Search code examples
pythonpython-3.xrandomsample

Justification of constants used in random.sample


I'm looking into the source code for the function sample in random.py (python standard library).

The idea is simple:

  • If a small sample (k) is needed from a large population (n): Just pick k random indices, since it is unlikely you'll pick the same number twice as the population is so large. And if you do, just pick again.
  • If a relatively large sample (k) is needed, compared to the total population (n): It is better to keep track of what you have picked.

My Question

There are a few constants involved, setsize = 21 and setsize += 4 ** _log(3*k,4). The critical ratio is roughly k : 21+3k. The comment says # size of a small set minus size of an empty list and # table size for big sets.

  • Where have these specific numbers come from? What is there justification?

The comments shed some light, however I find they bring as many questions as they answer.

  • I would kind of understand, size of a small set but find the "minus size of an empty list" confusing. Can someone shed any light on this?
  • what is meant specifically by "table" size, as apposed to say "set size".

Looking on the github repository, it looks like a very old version simply used the ratio k : 6*k, as the critical ratio, but I find that equally mysterious.

The code

def sample(self, population, k):
    """Chooses k unique random elements from a population sequence or set.

    Returns a new list containing elements from the population while
    leaving the original population unchanged.  The resulting list is
    in selection order so that all sub-slices will also be valid random
    samples.  This allows raffle winners (the sample) to be partitioned
    into grand prize and second place winners (the subslices).

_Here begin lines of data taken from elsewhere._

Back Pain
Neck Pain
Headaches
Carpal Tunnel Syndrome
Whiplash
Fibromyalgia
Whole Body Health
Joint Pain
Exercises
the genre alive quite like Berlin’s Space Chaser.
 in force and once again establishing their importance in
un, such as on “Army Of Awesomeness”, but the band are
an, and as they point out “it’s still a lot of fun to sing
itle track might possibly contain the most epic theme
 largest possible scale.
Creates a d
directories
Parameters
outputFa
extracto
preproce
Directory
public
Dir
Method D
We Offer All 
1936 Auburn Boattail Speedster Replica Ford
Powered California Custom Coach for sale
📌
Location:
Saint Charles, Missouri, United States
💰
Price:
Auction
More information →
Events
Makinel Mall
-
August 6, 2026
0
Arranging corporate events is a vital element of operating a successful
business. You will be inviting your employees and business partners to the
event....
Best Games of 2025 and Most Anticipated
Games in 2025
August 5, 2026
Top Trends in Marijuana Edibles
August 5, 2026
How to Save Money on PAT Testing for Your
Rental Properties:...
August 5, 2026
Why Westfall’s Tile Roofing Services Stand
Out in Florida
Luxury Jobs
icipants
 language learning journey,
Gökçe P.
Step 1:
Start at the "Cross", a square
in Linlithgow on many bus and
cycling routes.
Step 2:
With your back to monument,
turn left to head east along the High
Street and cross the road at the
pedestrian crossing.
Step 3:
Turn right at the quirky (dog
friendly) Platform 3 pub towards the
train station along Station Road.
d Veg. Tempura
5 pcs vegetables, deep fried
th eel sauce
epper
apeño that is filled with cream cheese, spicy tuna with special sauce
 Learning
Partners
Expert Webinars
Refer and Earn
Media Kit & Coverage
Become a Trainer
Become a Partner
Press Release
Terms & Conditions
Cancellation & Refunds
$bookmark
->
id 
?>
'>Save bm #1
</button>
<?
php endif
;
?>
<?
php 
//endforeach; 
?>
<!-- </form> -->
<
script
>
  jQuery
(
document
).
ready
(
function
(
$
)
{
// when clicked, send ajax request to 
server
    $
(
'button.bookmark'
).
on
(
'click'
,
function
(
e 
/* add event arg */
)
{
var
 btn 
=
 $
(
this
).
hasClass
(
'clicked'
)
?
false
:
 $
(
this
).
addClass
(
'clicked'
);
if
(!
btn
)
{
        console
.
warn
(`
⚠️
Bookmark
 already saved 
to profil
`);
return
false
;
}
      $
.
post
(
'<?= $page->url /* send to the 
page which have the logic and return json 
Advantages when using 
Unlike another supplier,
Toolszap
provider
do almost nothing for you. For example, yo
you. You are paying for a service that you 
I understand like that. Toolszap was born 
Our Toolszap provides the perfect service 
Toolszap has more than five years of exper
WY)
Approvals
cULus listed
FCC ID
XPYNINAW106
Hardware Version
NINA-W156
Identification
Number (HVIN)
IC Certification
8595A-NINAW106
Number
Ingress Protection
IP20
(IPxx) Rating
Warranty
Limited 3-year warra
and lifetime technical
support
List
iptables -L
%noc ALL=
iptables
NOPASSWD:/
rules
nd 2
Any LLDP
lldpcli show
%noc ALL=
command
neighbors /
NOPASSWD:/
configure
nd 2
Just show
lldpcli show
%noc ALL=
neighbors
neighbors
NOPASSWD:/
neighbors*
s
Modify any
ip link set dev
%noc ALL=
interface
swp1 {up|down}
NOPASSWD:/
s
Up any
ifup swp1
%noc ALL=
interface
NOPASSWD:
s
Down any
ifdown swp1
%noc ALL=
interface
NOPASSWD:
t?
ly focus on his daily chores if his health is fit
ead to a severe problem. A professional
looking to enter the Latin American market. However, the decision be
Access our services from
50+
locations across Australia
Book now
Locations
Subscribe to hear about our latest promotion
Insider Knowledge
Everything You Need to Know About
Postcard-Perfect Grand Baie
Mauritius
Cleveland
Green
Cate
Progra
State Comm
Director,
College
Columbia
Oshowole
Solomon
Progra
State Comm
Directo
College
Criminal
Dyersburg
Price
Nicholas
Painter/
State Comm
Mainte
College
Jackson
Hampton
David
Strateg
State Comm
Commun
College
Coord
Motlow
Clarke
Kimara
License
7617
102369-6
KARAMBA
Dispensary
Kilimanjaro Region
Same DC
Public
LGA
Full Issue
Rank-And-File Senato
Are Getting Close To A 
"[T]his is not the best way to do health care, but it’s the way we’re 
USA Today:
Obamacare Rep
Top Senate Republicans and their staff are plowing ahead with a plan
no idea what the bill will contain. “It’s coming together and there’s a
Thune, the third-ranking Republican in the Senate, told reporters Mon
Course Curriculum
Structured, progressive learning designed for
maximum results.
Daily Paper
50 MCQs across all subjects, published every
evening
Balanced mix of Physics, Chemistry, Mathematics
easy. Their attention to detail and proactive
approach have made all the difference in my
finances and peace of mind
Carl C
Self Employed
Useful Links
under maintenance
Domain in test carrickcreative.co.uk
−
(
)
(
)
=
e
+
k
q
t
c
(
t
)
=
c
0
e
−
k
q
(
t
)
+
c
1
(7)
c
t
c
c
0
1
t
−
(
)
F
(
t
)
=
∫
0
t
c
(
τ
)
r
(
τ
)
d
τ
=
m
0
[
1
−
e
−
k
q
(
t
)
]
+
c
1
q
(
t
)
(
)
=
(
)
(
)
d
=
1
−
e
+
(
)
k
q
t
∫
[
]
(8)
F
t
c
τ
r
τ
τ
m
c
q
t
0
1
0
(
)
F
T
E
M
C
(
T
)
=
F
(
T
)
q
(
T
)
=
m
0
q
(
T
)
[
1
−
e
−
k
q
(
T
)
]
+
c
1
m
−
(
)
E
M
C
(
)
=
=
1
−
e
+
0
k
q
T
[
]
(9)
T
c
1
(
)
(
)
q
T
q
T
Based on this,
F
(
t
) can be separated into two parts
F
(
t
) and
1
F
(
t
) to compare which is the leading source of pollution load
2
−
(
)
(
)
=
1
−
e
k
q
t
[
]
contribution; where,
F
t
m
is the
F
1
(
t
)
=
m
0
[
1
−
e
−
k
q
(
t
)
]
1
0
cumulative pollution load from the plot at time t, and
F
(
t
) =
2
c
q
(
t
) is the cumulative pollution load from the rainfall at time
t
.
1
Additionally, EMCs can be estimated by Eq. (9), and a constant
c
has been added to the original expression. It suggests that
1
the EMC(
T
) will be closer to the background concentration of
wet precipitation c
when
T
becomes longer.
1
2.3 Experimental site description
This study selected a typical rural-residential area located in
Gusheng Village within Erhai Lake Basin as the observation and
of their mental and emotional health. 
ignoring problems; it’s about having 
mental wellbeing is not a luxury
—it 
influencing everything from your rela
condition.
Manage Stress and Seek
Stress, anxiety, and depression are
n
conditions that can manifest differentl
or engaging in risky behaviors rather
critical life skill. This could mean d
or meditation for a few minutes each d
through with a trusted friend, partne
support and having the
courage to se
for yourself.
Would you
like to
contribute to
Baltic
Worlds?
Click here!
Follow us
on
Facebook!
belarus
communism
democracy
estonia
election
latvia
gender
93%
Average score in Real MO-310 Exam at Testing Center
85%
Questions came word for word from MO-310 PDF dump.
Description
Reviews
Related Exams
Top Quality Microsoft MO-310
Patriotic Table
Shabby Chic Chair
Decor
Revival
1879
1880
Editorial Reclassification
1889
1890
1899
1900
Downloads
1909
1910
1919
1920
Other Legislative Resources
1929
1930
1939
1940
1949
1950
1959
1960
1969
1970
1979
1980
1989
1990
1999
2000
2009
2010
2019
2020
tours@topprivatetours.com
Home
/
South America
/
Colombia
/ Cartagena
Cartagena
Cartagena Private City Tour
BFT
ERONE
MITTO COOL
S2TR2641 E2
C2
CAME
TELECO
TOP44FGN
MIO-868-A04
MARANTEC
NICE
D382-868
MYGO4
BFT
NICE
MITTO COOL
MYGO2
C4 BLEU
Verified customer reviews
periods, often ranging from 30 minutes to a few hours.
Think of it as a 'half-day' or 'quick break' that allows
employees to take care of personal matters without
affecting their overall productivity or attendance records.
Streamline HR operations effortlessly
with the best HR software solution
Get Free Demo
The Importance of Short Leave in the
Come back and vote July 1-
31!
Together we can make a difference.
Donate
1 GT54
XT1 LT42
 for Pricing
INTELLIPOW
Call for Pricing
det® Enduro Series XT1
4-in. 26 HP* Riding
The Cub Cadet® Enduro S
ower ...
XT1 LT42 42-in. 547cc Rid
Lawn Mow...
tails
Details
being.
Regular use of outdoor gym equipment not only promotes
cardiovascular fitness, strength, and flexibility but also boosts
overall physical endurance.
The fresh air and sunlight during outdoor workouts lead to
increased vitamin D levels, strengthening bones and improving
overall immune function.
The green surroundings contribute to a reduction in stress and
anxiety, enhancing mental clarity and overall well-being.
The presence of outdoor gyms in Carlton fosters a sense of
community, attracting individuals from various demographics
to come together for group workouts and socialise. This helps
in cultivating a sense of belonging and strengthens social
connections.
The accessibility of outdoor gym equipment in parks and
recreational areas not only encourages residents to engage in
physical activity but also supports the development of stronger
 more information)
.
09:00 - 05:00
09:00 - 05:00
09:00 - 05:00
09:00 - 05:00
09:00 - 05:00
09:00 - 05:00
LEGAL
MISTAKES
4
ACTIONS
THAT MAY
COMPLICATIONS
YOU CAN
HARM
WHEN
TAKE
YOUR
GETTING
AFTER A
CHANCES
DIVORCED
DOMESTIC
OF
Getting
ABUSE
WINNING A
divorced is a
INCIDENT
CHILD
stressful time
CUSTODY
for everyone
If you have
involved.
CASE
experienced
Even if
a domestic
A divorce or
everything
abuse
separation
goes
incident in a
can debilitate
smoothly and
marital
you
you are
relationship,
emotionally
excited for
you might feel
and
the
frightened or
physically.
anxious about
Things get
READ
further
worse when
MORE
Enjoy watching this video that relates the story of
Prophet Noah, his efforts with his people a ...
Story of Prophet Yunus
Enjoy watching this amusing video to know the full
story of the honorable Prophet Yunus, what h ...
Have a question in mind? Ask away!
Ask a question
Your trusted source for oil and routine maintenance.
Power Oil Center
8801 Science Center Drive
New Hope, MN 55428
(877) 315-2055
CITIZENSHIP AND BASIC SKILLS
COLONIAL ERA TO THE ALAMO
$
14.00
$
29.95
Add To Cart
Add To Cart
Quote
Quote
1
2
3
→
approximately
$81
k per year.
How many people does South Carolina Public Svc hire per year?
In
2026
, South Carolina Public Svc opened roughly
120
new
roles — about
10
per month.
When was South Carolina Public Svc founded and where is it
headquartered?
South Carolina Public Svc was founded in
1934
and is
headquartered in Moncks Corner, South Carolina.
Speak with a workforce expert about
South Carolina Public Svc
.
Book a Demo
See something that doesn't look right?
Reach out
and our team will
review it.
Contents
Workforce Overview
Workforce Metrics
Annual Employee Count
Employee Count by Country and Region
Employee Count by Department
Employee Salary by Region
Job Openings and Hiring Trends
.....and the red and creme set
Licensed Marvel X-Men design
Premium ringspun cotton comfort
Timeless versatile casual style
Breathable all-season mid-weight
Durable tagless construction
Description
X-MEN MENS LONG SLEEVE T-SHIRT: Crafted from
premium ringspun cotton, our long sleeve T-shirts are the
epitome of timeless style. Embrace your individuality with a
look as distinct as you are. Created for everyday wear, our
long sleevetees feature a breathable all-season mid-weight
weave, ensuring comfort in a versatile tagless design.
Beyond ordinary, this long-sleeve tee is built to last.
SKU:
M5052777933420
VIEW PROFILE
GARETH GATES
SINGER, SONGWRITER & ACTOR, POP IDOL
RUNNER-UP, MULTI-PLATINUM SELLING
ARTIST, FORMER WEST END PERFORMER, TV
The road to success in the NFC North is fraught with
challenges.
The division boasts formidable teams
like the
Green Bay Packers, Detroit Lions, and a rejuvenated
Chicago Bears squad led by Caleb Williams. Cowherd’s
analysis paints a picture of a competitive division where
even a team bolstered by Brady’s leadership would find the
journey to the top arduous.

    Members of the population need not be hashable or unique.  If the
    population contains repeats, then each occurrence is a possible
    selection in the sample.

    To choose a sample in a range of integers, use range as an argument.
    This is especially fast and space efficient for sampling from a
    large population:   sample(range(10000000), 60)
    """

    # Sampling without replacement entails tracking either potential
    # selections (the pool) in a list or previous selections in a set.

    # When the number of selections is small compared to the
    # population, then tracking selections is efficient, requiring
    # only a small set and an occasional reselection.  For
    # a larger number of selections, the pool tracking method is
    # preferred since the list takes less space than the
    # set and it doesn't suffer from frequent reselections.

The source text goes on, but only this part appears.